The Bigtree family begins to collapse, along with their alligator wrestling show, called Swamplandia!, following the death of their mother. Each family member responds to this in different ways. Chief, the father, launches into denial and seeks desperate means to save the show. Kiwi, the eldest, believing himself a genius, goes to the mainland in order to gain an education and save his family. Ossie, the middle child, begins to have romantic relationships with ghosts. And Ava, the youngest, wants to follow in her mother's footsteps by becoming the greatest alligator wrestler there is and in this way also save the Swamplandia! show.

My initial gut discomfort began early on. Right before picking up this book (and I mean literally the same day), I had been reading from the This Is Not Native blog, which explains how inappropriate it is for non-natives to be wearing headdresses and dressing like natives as if it were a costume. It's a participation in erasing the culture through stereotyping. So, to see right up front the non-native Bigtree family dressing as native, participating in redface, and claiming a heritage that isn't their own was instantly problematic for me. On the one hand, I understand that this aspect of their characters ties into the families tendency to create a fictional history for themselves, as well as their denial of reality in general. On the other hand, it shows how much mainstream society fails to recognize just how problematic it is for non-natives to be claiming native history and portraying it as homogenous, when it's not.

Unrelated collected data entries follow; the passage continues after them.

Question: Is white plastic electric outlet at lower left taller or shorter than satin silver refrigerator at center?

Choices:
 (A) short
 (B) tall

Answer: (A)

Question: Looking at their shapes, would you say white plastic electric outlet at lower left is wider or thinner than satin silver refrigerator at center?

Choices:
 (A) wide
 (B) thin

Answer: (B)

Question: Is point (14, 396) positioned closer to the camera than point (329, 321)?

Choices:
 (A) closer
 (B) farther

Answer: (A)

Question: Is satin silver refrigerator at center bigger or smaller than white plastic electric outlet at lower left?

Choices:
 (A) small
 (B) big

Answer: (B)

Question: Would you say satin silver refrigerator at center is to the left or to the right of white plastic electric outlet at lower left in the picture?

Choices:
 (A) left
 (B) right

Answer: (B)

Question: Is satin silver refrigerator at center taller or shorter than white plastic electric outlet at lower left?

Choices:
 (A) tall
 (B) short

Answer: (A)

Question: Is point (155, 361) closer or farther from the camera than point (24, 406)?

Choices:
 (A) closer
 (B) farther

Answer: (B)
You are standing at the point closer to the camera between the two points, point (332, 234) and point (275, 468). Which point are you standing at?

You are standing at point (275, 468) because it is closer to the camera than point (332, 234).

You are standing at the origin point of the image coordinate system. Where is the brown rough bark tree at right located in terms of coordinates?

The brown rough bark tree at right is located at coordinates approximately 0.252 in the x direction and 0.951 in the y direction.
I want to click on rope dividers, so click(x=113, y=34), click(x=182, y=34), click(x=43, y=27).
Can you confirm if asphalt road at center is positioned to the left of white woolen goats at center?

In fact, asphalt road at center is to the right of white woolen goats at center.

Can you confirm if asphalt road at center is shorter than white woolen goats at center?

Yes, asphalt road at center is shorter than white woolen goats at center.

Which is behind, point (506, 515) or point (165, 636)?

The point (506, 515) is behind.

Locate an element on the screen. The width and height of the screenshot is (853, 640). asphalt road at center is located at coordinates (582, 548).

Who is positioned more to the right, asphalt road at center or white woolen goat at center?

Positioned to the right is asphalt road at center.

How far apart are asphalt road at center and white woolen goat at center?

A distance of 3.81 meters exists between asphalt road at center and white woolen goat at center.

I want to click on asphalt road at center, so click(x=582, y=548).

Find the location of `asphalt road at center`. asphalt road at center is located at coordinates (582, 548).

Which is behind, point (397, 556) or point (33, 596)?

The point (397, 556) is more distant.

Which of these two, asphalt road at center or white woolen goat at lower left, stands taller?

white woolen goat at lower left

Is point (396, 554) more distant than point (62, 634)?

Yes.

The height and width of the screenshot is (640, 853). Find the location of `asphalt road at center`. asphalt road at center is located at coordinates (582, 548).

But as I continued reading, I found there was so much more to this book. I loved the world Russell presents with her rich descriptions of the swamp and its wildlife. It really comes alive, and I could almost picture myself there, slogging through the mud and swatting mosquitoes from my head. Even Kiwi's tortuous experience of the mainland with its own degrading realities was detailed and vivid. The World of Darkness theme park was a place both fascinating and horrifying, a true underworld. I loved Ossie's exploration of the supernatural. Whether what she experienced was real, or not, she believed to an extent that made Ava believe.

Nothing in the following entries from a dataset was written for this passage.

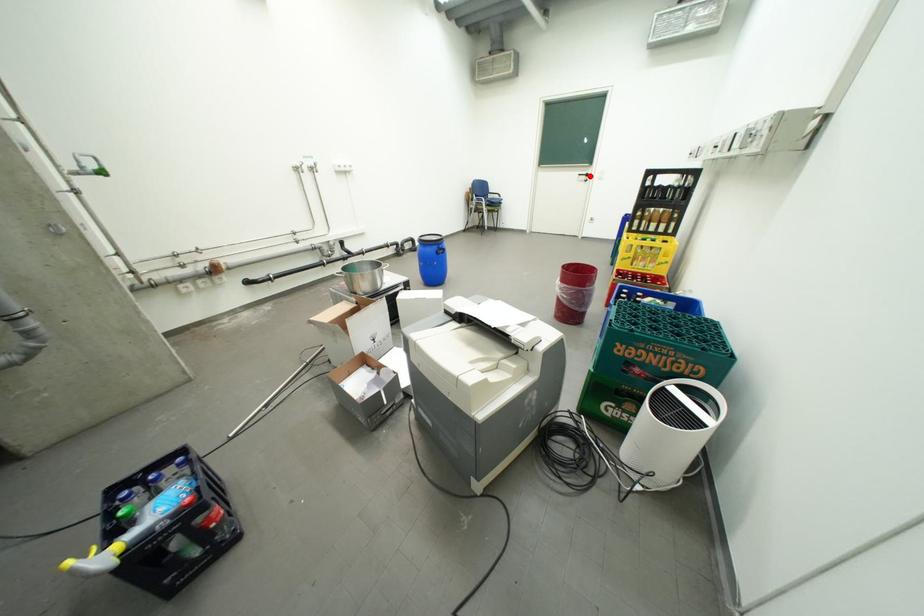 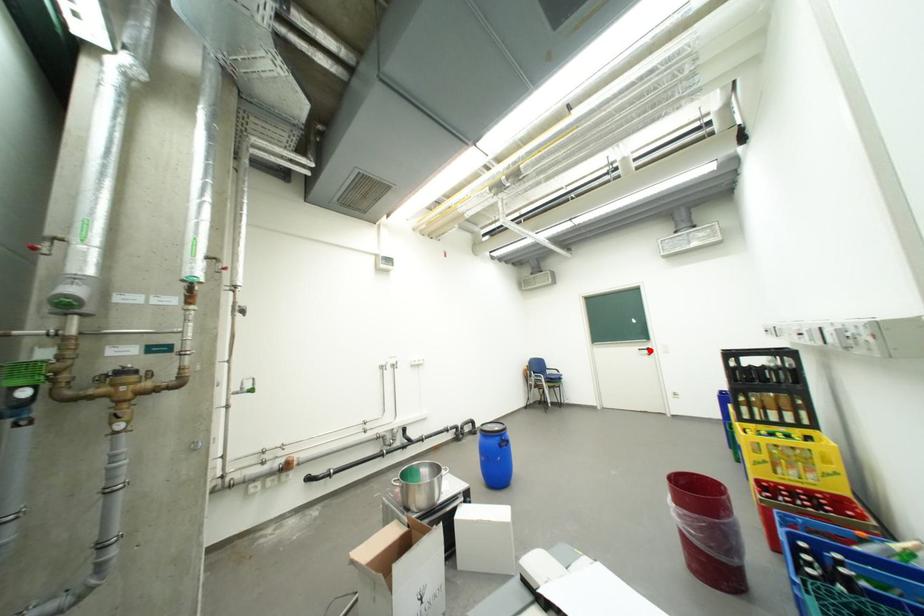 I am providing you with two images of the same scene from different viewpoints. A red point is marked on the first image and another point is marked on the second image. Is the red point in image1 aligned with the point shown in image2?

Yes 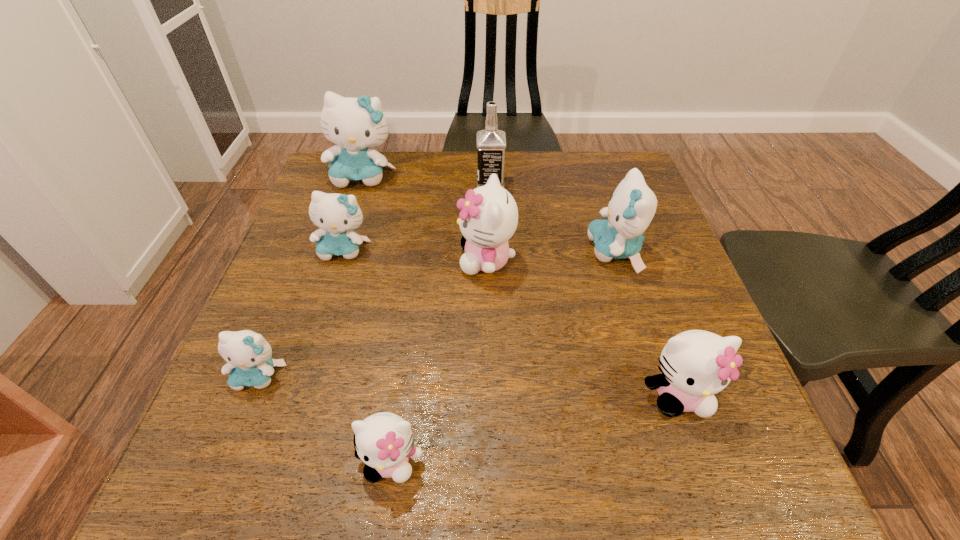 The height and width of the screenshot is (540, 960). Identify the location of the tallest kitten. (355, 124).

Locate an element on the screen. The width and height of the screenshot is (960, 540). the farthest kitten is located at coordinates (355, 124).

Locate an element on the screen. vodka is located at coordinates (491, 143).

The image size is (960, 540). Find the location of `the second biggest blue kitten`. the second biggest blue kitten is located at coordinates (632, 206).

The height and width of the screenshot is (540, 960). In order to click on the biggest white kitten in this screenshot , I will do `click(489, 215)`.

Find the location of a particular element. This screenshot has width=960, height=540. the second white kitten from right to left is located at coordinates (489, 215).

Locate an element on the screen. The height and width of the screenshot is (540, 960). the third biggest blue kitten is located at coordinates (336, 215).

Identify the location of the second smallest white kitten. The height and width of the screenshot is (540, 960). click(696, 364).

Identify the location of the second farthest white kitten. This screenshot has height=540, width=960. (696, 364).

Image resolution: width=960 pixels, height=540 pixels. Identify the location of the nearest kitten. (384, 441). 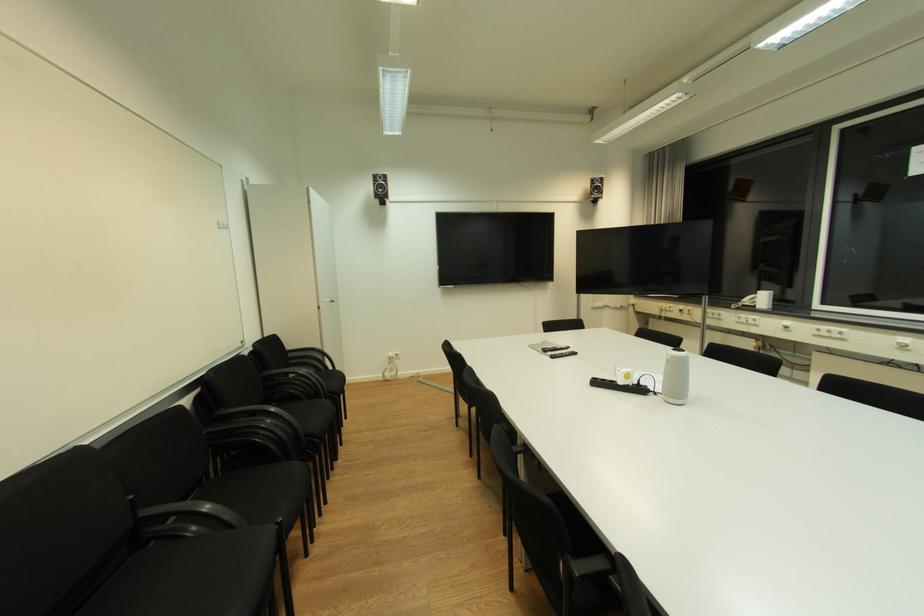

Meanwhile (and here's where the SPOILERS really start), when Ossie runs away with her ghost boyfriend, Ava seeks the held of a mystical Bird Man (someone who can talk to birds and play pied piper to get them off your property), who takes her deep in the swamp in search of the underworld, where her sister was thought to have fled. I was enraptured with Ava's journey to the underworld with the Bird Man.

I can't even begin to express my disappointment when I found out that the underworld was not real and the Bird Man was not mystical. The world was just the world, and the Bird Man was just an ordinary man who does what men who lead little girls out into the wild are likely to do.

My heart was broken by this. Russell makes the magic, as seen through Ava's eyes, seem so real, and the collapse into reality is so crushing. In a sense, I see how this reflects the Russell's skill, because my own emotional experience matched hers. I didn't want to see reality anymore than Ava wanted to see reality. What else would a strange man be than just a man? What else would the swamp be other than just the swamp? Both Ava and I wanted to believe she would find both her sister and the ghost of her mother, and we both should have known better, and god, ouch. That was a literary punch to the gut, if I ever read one. Just writing about it now makes me want to cry (I almost threw the book across the room).

The downfall was my disappointment was so great, I couldn't get back into the same love for the story I was feeling before. I kinda wish her reality hadn't been so brutal, and that some magic could have been recovered.

I got over it enough to continue reading, and am glad I did, because I like where the story went from there and how the family came together, despite it all.

The final ending (by which I mean, the last sentence), however, didn't have enough of an impact for me. I read that last paragraph three times to try to get the sense of conclusion, of summing up, even if it's a "life goes on" or "the story doesn't end" kind of thing, but it just didn't resonate. I'm sure some will disagree, but, yeah.

So, I guess my final analysis is that I really liked it with some strong reservations.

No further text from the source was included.